Revealed: How the far-Right targets suburbs by stealth
A community action group campaigning to save local shops and running a May Fayre sound harmless. But its leader was a prominent member of the National Front …
By Andrew Gilligan
Evening Standard, 23 April 2007
FORTY MILES apart, two different election candidates are presenting two different faces of the Right. Ian Anderson, a community activist standing for election in Epping, is talking about the need to save the town’s small shops, the iniquity of fortnightly refuse collections, and the inadequacy of the local council. But he has a past that not all his voters might know about.

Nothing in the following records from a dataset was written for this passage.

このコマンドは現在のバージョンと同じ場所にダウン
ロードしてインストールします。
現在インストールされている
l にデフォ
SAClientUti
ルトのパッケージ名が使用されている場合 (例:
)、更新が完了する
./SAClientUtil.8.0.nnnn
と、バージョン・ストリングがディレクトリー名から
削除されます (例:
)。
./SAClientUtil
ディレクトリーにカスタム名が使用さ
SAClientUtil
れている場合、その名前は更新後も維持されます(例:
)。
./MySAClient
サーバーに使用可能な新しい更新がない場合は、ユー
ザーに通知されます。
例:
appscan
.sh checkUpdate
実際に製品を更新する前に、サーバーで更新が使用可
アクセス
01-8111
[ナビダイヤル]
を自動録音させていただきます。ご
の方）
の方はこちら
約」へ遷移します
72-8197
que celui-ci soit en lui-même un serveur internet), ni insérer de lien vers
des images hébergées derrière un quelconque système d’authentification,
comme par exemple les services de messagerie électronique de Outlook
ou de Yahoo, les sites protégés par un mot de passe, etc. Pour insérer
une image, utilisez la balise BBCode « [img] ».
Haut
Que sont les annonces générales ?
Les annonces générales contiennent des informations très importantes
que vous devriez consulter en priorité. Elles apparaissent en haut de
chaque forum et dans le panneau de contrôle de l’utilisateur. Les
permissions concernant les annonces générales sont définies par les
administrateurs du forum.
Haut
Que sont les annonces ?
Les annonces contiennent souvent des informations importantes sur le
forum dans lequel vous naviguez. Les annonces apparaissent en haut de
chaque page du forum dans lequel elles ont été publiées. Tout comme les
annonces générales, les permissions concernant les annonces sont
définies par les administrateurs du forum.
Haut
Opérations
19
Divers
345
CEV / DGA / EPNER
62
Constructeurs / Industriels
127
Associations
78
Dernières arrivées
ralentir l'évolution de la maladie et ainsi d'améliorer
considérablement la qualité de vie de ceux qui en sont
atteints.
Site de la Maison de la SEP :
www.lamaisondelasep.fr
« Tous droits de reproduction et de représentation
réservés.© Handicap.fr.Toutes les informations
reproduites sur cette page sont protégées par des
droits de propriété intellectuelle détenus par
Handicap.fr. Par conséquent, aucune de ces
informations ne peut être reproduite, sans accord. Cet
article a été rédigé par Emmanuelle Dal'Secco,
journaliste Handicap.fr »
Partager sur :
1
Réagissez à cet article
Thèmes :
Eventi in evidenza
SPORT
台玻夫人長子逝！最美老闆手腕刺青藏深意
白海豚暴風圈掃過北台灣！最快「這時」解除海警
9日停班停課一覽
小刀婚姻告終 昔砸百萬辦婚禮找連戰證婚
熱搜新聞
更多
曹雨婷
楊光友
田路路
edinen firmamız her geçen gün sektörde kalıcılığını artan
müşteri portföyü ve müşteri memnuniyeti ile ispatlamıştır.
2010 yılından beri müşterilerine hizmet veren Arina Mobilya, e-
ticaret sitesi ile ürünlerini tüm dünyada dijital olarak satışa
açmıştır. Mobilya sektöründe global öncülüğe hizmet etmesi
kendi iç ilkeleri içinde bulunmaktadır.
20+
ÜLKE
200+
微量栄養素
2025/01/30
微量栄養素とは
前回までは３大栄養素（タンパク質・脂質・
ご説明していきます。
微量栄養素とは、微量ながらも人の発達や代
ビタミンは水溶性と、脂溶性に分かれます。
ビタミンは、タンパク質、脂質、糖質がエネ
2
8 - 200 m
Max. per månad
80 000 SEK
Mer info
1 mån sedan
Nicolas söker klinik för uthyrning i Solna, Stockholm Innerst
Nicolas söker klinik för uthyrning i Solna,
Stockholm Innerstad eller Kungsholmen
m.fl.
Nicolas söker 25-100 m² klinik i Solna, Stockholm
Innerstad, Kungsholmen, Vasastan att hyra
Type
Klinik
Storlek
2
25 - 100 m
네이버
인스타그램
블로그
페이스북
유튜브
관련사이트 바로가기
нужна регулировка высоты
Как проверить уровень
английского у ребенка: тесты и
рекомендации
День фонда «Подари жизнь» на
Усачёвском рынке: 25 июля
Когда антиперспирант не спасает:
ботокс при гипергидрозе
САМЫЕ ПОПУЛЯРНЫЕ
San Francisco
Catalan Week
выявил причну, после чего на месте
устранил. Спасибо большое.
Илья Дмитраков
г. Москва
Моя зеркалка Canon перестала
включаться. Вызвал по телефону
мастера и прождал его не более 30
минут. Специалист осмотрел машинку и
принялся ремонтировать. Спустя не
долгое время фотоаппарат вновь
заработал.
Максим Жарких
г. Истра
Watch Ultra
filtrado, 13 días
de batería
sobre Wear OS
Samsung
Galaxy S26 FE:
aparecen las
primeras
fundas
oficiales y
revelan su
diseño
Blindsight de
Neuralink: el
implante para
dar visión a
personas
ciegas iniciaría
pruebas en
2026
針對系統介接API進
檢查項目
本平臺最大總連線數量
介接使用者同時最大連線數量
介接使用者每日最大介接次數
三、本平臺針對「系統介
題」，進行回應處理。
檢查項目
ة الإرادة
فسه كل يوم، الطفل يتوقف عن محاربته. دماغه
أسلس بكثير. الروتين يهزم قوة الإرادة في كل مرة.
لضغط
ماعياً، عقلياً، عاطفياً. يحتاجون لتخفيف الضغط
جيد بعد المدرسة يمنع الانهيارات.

An hour and a half round the M25, on this St George’s Day afternoon, several members of the BNP, ‘Britain’s foremost patriotic party’, are more than half-way through their most patriotic endeavour yet: to become local councillors to the Queen.
For the first time in history, and much to the consternation of the locals, the BNP is standing candidates in the expensive environs of Windsor. From one of the wards they are contesting, you can see the Royal Standard fluttering over Windsor Castle as Her Majesty winds up her Easter break.
‘I would like to feel the Queen approves of what we’re doing,’ says Matt Tait, 22, the BNP’s own standard-bearer in Windsor’s Clewer North ward, generously overlooking the fact that Her Majesty is herself of German ancestry. ‘One of the main issues is to keep Windsor as an English town. We do not want to become like Slough.’
The Queen can, in theory, vote in this election, although she does not seem to be on the register (her husband is listed, under the name ‘HRH Prince Philip, Duke of Edinburgh’). It does, however, seem rather unlikely that she, or many other Windsor residents, will be turning out for the BNP.
The racist party’s presence in this middle-class town is the result of a kind of accident: the three days of disturbances last year that followed firebomb attacks on a Muslim-owned dairy that was seeking planning permission to add an Islamic education centre on its site.
It is also supposed to symbolise what is being called the BNP’s ‘push into the suburbs’, with far-Right candidates fanning out from their traditional council-estate territory into such unlikely places as Shrewsbury, Harrogate, and Henley-on-Thames.
In the South-East alone, the BNP is standing in 20 councils, including Horsham, parliamentary seat of the Tory chairman, Francis Maude, where the party won 13 per cent in a council by-election only five months ago.